Plus, everybody knows that chestnuts are a thing you eat, providing that you get the kind that are edible. So how do you tell the difference? Wikipedia of course! But really, it's easy to tell. The edible kind is on the left. They have zebra stripes that go from top to bottom, and a little fuzzy tassel on the end. The tassel can get broken off, so the important part is the stripes.

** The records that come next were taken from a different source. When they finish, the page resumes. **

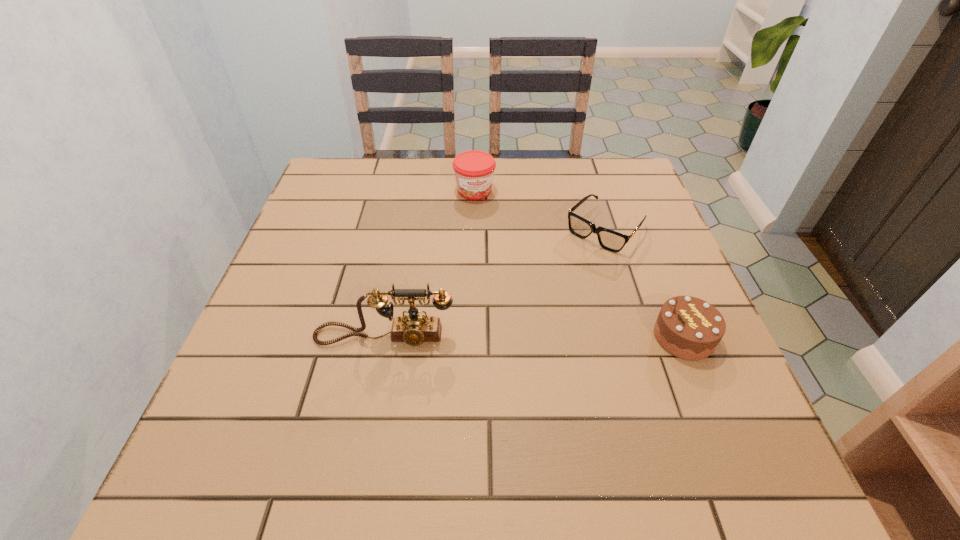 What are the coordinates of `free space at the right edge` in the screenshot? It's located at (629, 205).

Locate an element on the screen. This screenshot has height=540, width=960. blank space at the far left corner of the desktop is located at coordinates (349, 165).

Where is `free space at the far right corner of the desktop`? free space at the far right corner of the desktop is located at coordinates (584, 163).

I want to click on vacant area that lies between the chocolate cake and the shortest object, so click(x=644, y=283).

Where is `unoccupied position between the chocolate cake and the shortest object`? unoccupied position between the chocolate cake and the shortest object is located at coordinates pyautogui.click(x=644, y=283).

Where is `vacant area between the chocolate cake and the sunglasses`? This screenshot has height=540, width=960. vacant area between the chocolate cake and the sunglasses is located at coordinates (644, 283).

Identify the location of vacant space that is in between the tallest object and the chocolate cake. The image size is (960, 540). (534, 336).

I want to click on vacant space in between the tallest object and the chocolate cake, so click(534, 336).

Locate an element on the screen. Image resolution: width=960 pixels, height=540 pixels. vacant area that lies between the chocolate cake and the telephone is located at coordinates (534, 336).

I want to click on free space between the farthest object and the chocolate cake, so click(579, 264). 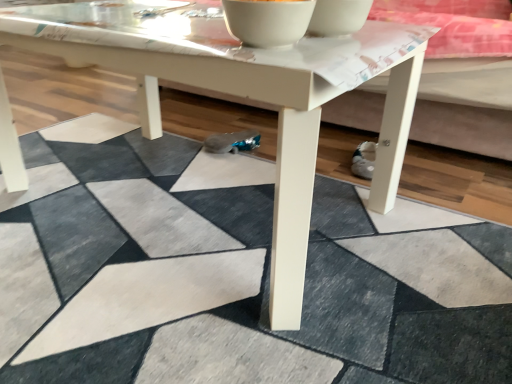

|wood grain = wouldn't eat that|
|Stripes = sounds tasty to me.|
The ones that you can't eat are on the right. See how they have this subtle wood grain pattern? Also, no tassel. Not even a place where the tassel would be. Smooth as a baby's butt. Those are the kind called horse chestnuts. The jackets also look quite different. Horse chestnuts look like the head of a mace, with just a few big points on them. Sweet chestnuts look like a little green hedgehog. They have a dense covering of amazingly prickly spines, which is why you stomp them gently to get the nuts out. Wear stout shoes, and be careful not to bounce one up onto your ankle. Gloves would be a good idea too.
|imagine if that fell on you.|
Chestnuts are unusually low in fat and high in water and starch for nuts, making them vulnerable to dehydration and mildew. Unless you are going to eat them right away, you should freeze them. I put them in ziploc bags. Later, I'll investigate some recipes.